El vestido rojo

Mamá me está mirando. Recorre mi postura, cuando levanta las cejas significa que estoy encorvada, me enderezo, si no dice nada es solo porque está esperando. ¿Qué espera? La llegada. Todavía no es el momento. Nada llega, todo queda en pausa o en reserva.

Silencio. Se decepciona, baja la vista, corre el mantel y aclama a la pared. Enciende la hornalla, agarra la sartén. Me espía de reojo, aguardando el milagro. Por ese motivo se puso su vestido rojo, no es cualquier día, aunque siempre termina siendo la ocasión inoportuna. Se le mancha el vestido, suspira, olvida que su fuerte no es la cocina.

El milagro no tiene relación conmigo, ya pasó mucho tiempo, no quiere aceptarlo.

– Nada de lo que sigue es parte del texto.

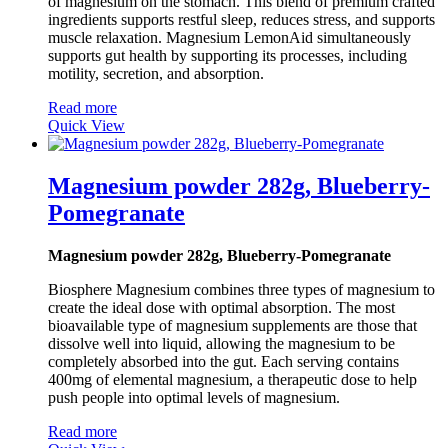
of magnesium on the stomach. This blend of premium crafted
ingredients supports restful sleep, reduces stress, and supports
muscle relaxation. Magnesium LemonAid simultaneously
supports gut health by supporting its processes, including
motility, secretion, and absorption.
Read more
Quick View
Magnesium powder 282g, Blueberry-
Pomegranate
Magnesium powder 282g, Blueberry-Pomegranate
Biosphere Magnesium combines three types of magnesium to
create the ideal dose with optimal absorption. The most
bioavailable type of magnesium supplements are those that
dissolve well into liquid, allowing the magnesium to be
completely absorbed into the gut. Each serving contains
400mg of elemental magnesium, a therapeutic dose to help
push people into optimal levels of magnesium.
Read more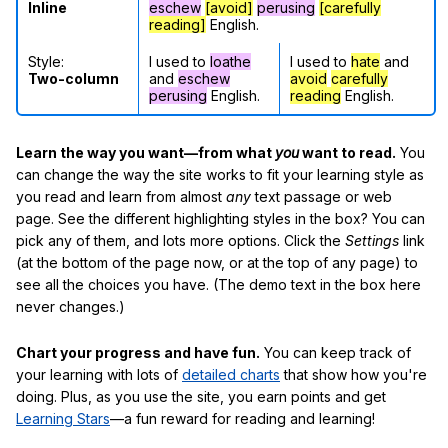
Inline
eschew
[avoid]
perusing
[carefully
reading]
English.
Style:
I used to
loathe
I used to
hate
and
Two-column
and
eschew
avoid
carefully
perusing
English.
reading
English.
Learn the way you want—from what
you
want to read.
You
can change the way the site works to fit your learning style as
you read and learn from almost
any
text passage or web
page. See the different highlighting styles in the box? You can
pick any of them, and lots more options. Click the
Settings
link
(at the bottom of the page now, or at the top of any page) to
see all the choices you have. (The demo text in the box here
never changes.)
Chart your progress and have fun.
You can keep track of
your learning with lots of
detailed charts
that show how you're
doing. Plus, as you use the site, you earn points and get
Learning Stars
—a fun reward for reading and learning!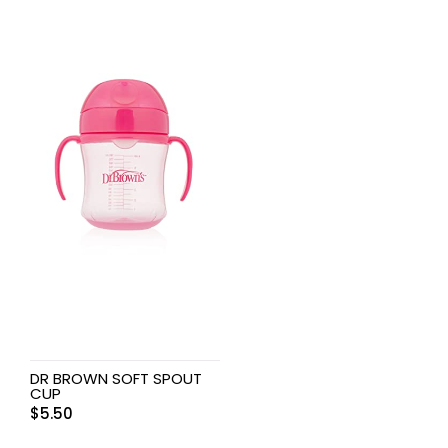
DR BROWN SOFT SPOUT
CUP
$
5.50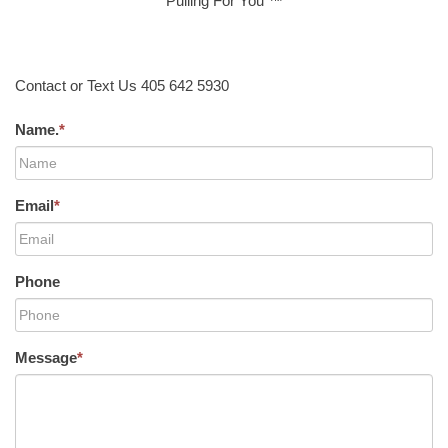
Pulling For You ™
Contact or Text Us 405 642 5930
Name.
*
Email
*
Phone
Message
*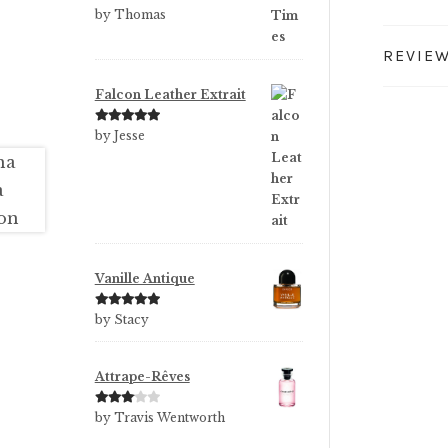
Rated
5
out
by Thomas
of 5
REVIEW
Falcon Leather Extrait
Rated
5
out
by Jesse
of 5
Vanille Antique
Rated
5
out
by Stacy
of 5
Attrape-Rêves
Rated
3
by Travis Wentworth
out of 5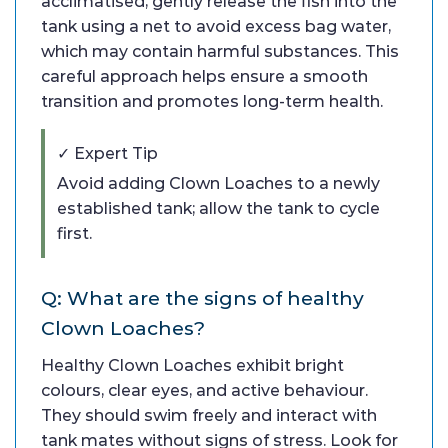
acclimatised, gently release the fish into the
tank using a net to avoid excess bag water,
which may contain harmful substances. This
careful approach helps ensure a smooth
transition and promotes long-term health.
✓ Expert Tip
Avoid adding Clown Loaches to a newly
established tank; allow the tank to cycle
first.
Q: What are the signs of healthy
Clown Loaches?
Healthy Clown Loaches exhibit bright
colours, clear eyes, and active behaviour.
They should swim freely and interact with
tank mates without signs of stress. Look for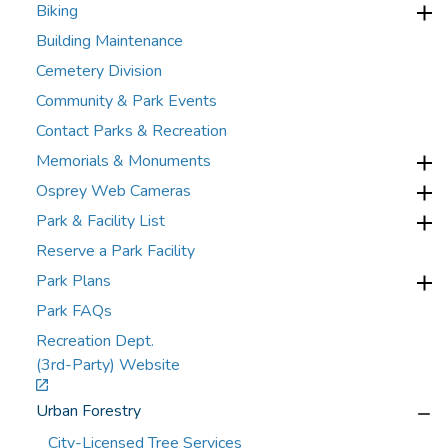
Biking
Building Maintenance
Cemetery Division
Community & Park Events
Contact Parks & Recreation
Memorials & Monuments
Osprey Web Cameras
Park & Facility List
Reserve a Park Facility
Park Plans
Park FAQs
Recreation Dept.
(3rd-Party) Website
Urban Forestry
City-Licensed Tree Services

Mamá me está mirando, confiesa no presionarme, pero baja el volumen de la radio.

Mamá me advierte:

— ¡Cuidado!

Se para, provoca un ruido con la silla, ya tiene sus dedos marcados, está transpirando. Me mira de nuevo, pero no hay milagro, cree que agoniza el pichón recientemente pulverizado, es imposible, simula que se le calló algo. Ambas sabemos que es mentira, evade la frustración, no me culpabiliza. Se excede con el aceite, ¡le van a salir unas milanesas fritas!

La revuelve, helada nadie la quiere, pero caliente no me gusta, me explica con ternura que es para el otro lado. Mamá admira sus uñas con nostalgia y tristeza, ya perdí la cuenta, se las pinta para recibir el milagro, pero el milagro nunca llega. Escapa de su comodidad, ni cinco minutos con la espalda en el respaldar.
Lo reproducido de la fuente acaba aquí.